Containerized Workflows¶
Workflow Management Using Snakemake¶
In this breakout session you’ll learn about snakemake, a workflow management system consisting of a text-based workflow specification language and a scalable execution environment. You will be introduced to the Snakemake workflow definition language and how to use the execution environment to scale workflows to compute servers and clusters while adapting to hardware specific constraints.
Snakemake is designed specifically for computationally intensive and/or complex data analysis pipelines. The name is a reference to the programming language Python, which forms the basis for the Snakemake syntax.
See Snakemake Slides here and pdf.
Setup¶
Right-Click the button below and login to CyVerse Discovery Environment for a quick launch of Snakemake VICE Jupyter lab app.
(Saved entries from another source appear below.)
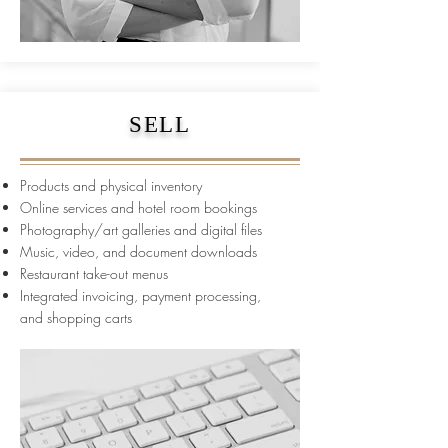
SELL
Products and physical inventory
Online services and hotel room bookings
Photography/art galleries and digital files
Music, video, and document downloads
Restaurant take-out menus
Integrated invoicing, payment processing,
and
shopping carts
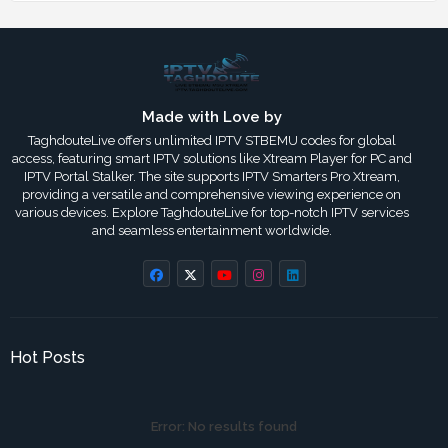
Made with Love by
TaghdouteLive offers unlimited IPTV STBEMU codes for global
access, featuring smart IPTV solutions like Xtream Player for PC and
IPTV Portal Stalker. The site supports IPTV Smarters Pro Xtream,
providing a versatile and comprehensive viewing experience on
various devices. Explore TaghdouteLive for top-notch IPTV services
and seamless entertainment worldwide.
Hot Posts
Error:
No results found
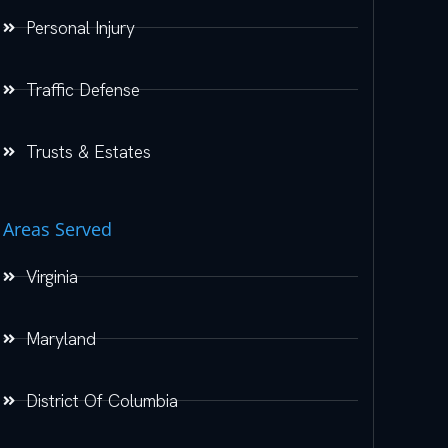
Personal Injury
Traffic Defense
Trusts & Estates
Areas Served
Virginia
Maryland
District Of Columbia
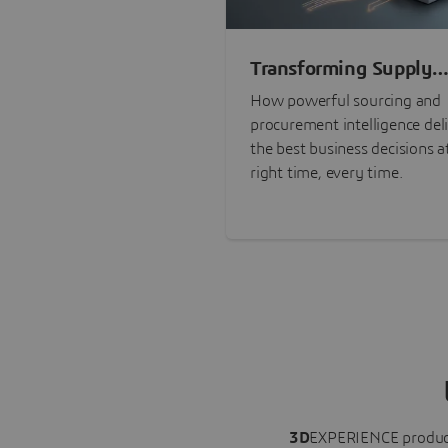
Transforming Supply
Chain Risk Manageme
How powerful sourcing and
with Intelligence
procurement intelligence del
the best business decisions a
right time, every time.
3D
EXPERIENCE
produc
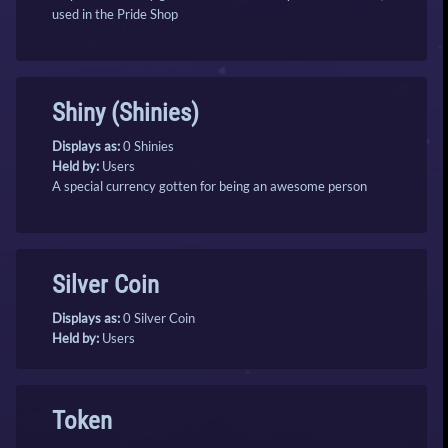
used in the Pride Shop
Shiny (Shinies)
Displays as:
0 Shinies
Held by:
Users
A special currency gotten for being an awesome person
Silver Coin
Displays as:
0 Silver Coin
Held by:
Users
Token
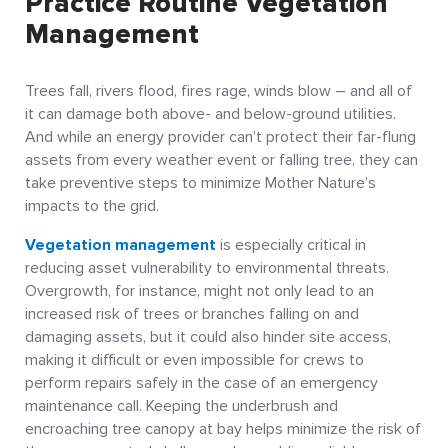
Practice Routine Vegetation
Management
Trees fall, rivers flood, fires rage, winds blow – and all of
it can damage both above- and below-ground utilities.
And while an energy provider can’t protect their far-flung
assets from every weather event or falling tree, they can
take preventive steps to minimize Mother Nature’s
impacts to the grid.
Vegetation management
is especially critical in
reducing asset vulnerability to environmental threats.
Overgrowth, for instance, might not only lead to an
increased risk of trees or branches falling on and
damaging assets, but it could also hinder site access,
making it difficult or even impossible for crews to
perform repairs safely in the case of an emergency
maintenance call. Keeping the underbrush and
encroaching tree canopy at bay helps minimize the risk of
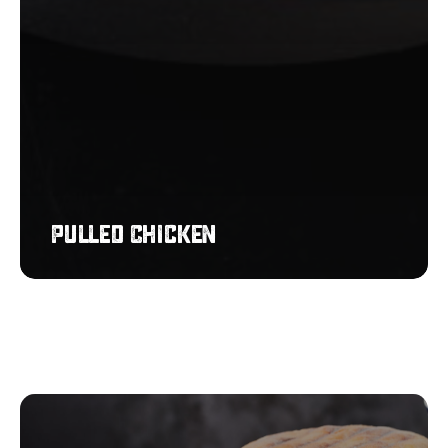
Pulled Chicken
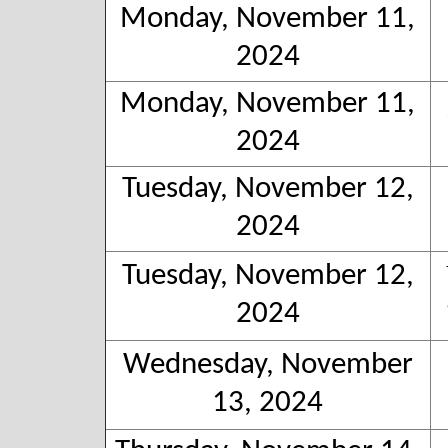
Monday, November 11,
2024
Monday, November 11,
2024
Tuesday, November 12,
2024
Tuesday, November 12,
2024
Wednesday, November
13, 2024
To run Snakemake inside a docker container, run the following on your instance with docker installed:
docker run -it --entrypoint bash cyversevice/jupyterlab-snakemake
git clone https://github.com/NBISweden/workshop-reproducible-research.git
cd workshop-reproducible-research/docker/
git checkout devel
ls
Dry-Run RNAseq Snakefile
snakemake -n
Run RNAseq Snakefile
snakemake
Why Snakemake¶
From where and how to get data for your analysis, to where and how to treat the outputs, workflow managers can help you achieve better scientific reproducibility and scalability. Once you learn to properly use Snakemake (or similar workflow management tools), keeping track of and sharing your work becomes second nature, not only saving you time whenever you need to re-run all or part of an analysis but helping you reduce errors that naturally get introduced whenever a non-automated activity is done (i.e., as part of the human condition of doing computational science and not being a bot!).